## Action item
Output exactly the lines between the one holding "models can look" and the last line of the data below, both of those lines included.

Available data section start

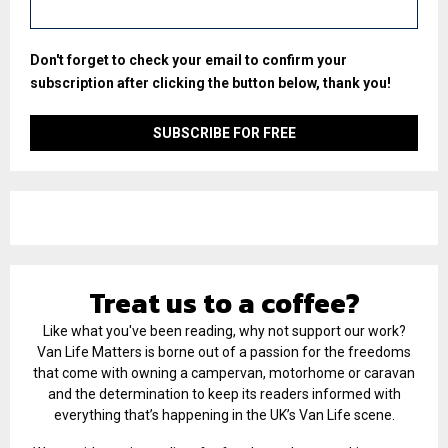
Don't forget to check your email to confirm your
subscription after clicking the button below, thank you!
Treat us to a coffee?
Like what you've been reading, why not support our work?
Van Life Matters is borne out of a passion for the freedoms
that come with owning a campervan, motorhome or caravan
and the determination to keep its readers informed with
everything that’s happening in the UK’s Van Life scene.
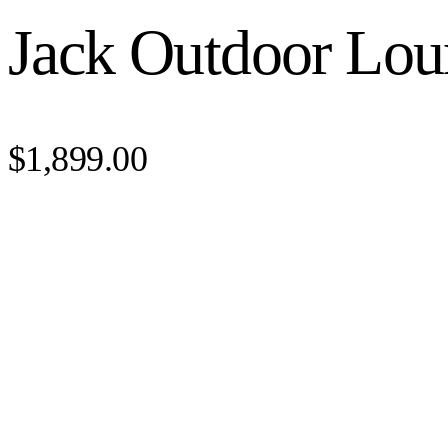
Jack Outdoor Lou
$1,899.00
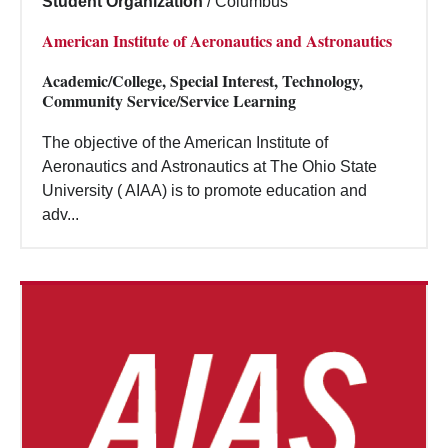
Student Organization
/
Columbus
American Institute of Aeronautics and Astronautics
Academic/College, Special Interest, Technology,
Community Service/Service Learning
The objective of the American Institute of
Aeronautics and Astronautics at The Ohio State
University ( AIAA) is to promote education and
adv...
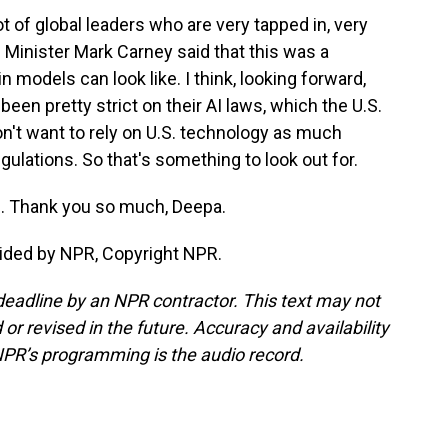
t of global leaders who are very tapped in, very
Minister Mark Carney said that this was a
 models can look like. I think, looking forward,
een pretty strict on their AI laws, which the U.S.
on't want to rely on U.S. technology as much
lations. So that's something to look out for.
. Thank you so much, Deepa.
ided by NPR, Copyright NPR.
deadline by an NPR contractor. This text may not
or revised in the future. Accuracy and availability
NPR’s programming is the audio record.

Available data section end

## Exercise answer
 models can look like. I think, looking forward,
een pretty strict on their AI laws, which the U.S.
on't want to rely on U.S. technology as much
lations. So that's something to look out for.
. Thank you so much, Deepa.
ided by NPR, Copyright NPR.
deadline by an NPR contractor. This text may not
or revised in the future. Accuracy and availability
NPR’s programming is the audio record.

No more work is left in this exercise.